En paralelo, Morena celebra —con bombo, platillo y tuits oficiales— que 13.4 millones de mexicanos salieron de la pobreza y 1.7 millones abandonaron la miseria durante el sexenio de López Obrador, según datos publicados por el INEGI.
La cifra se presenta como un milagro estadístico, como si un decreto presidencial pudiera modificar de golpe y porrazo la vida material de millones de personas. La narrativa no habla de la calidad del empleo, de los salarios, de la seguridad, de la educación o de la salud. Habla de votos. Porque la pobreza, para el político hábil, no es una tragedia que erradicar: es un mercado electoral que administrar.
En el fondo, ambas escenas son la misma historia con distinto vestuario. La mayoría se indigna por una camiseta, pero la compra. La mayoría sabe que su vida no cambió de la noche a la mañana, pero repite el discurso de que “estamos mejor que nunca” porque así lo dicta la voz que suena más fuerte, la que se mete en la sala, en el teléfono y en el sueño cada mañanera.

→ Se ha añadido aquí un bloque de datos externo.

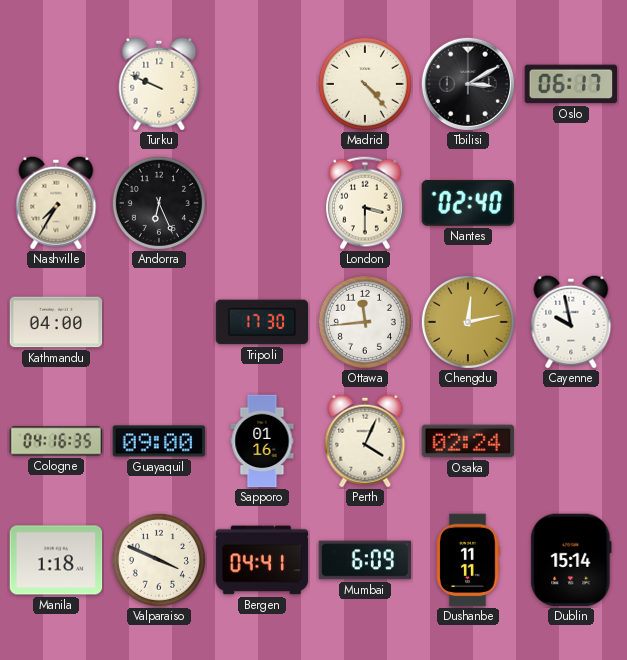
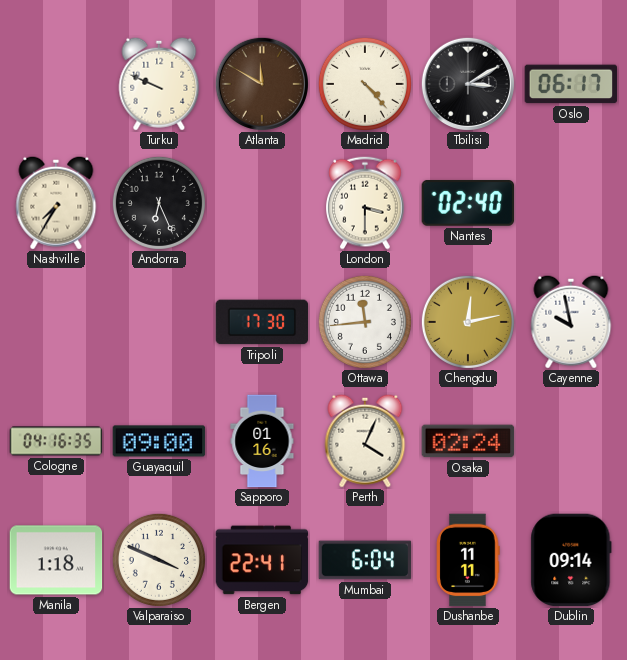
Atlanta: none -> 11:50
Kathmandu: 04:00 -> none
Bergen: 04:41 -> 22:41
Mumbai: 6:09 -> 6:04
Dublin: 15:14 -> 09:14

El fútbol y la política comparten un secreto a voces: no necesitan convencerte, necesitan acostumbrarte. Acostumbrarte a que lo normal es pagar por una entrada que tal vez no puedas costear, a gritar un gol que no cambia tu vida, a votar por quien reparte apoyos aunque no resuelva tus problemas estructurales. La costumbre es el cemento invisible del control social.
El marketing de las marcas deportivas y el marketing de los gobiernos usan las mismas armas: emoción, identidad y pertenencia. La camiseta no es tela, es un símbolo. El programa social no es política pública, es una medalla emocional. Ambos apelan a la idea de comunidad, de “estar juntos en esto”, aunque lo que estemos compartiendo sea una ilusión cuidadosamente fabricada.
En muchos casos, la gente se mueve más por reflejos condicionados que por argumentos racionales. Un reflejo que activa la urgencia: “cómprala antes de que se acabe”. Otro que activa la gratitud: “agradece al líder que te dio lo que es tuyo por derecho”. Y en ese ir y venir, entre la tienda oficial y la urna electoral, se va consolidando un patrón de obediencia que ya no necesita amenazas.
Porque en un país donde el gol es una de las pocas alegrías compartidas, y el apoyo gubernamental puede significar la diferencia entre comer o no, cuestionar se vuelve un lujo. Pero es justo ahí donde se juega el partido más importante.
La maza sin cantera no transforma, no canta, no arde. Solo repite. Y en esa repetición, los que manejan los hilos celebran su victoria silenciosa.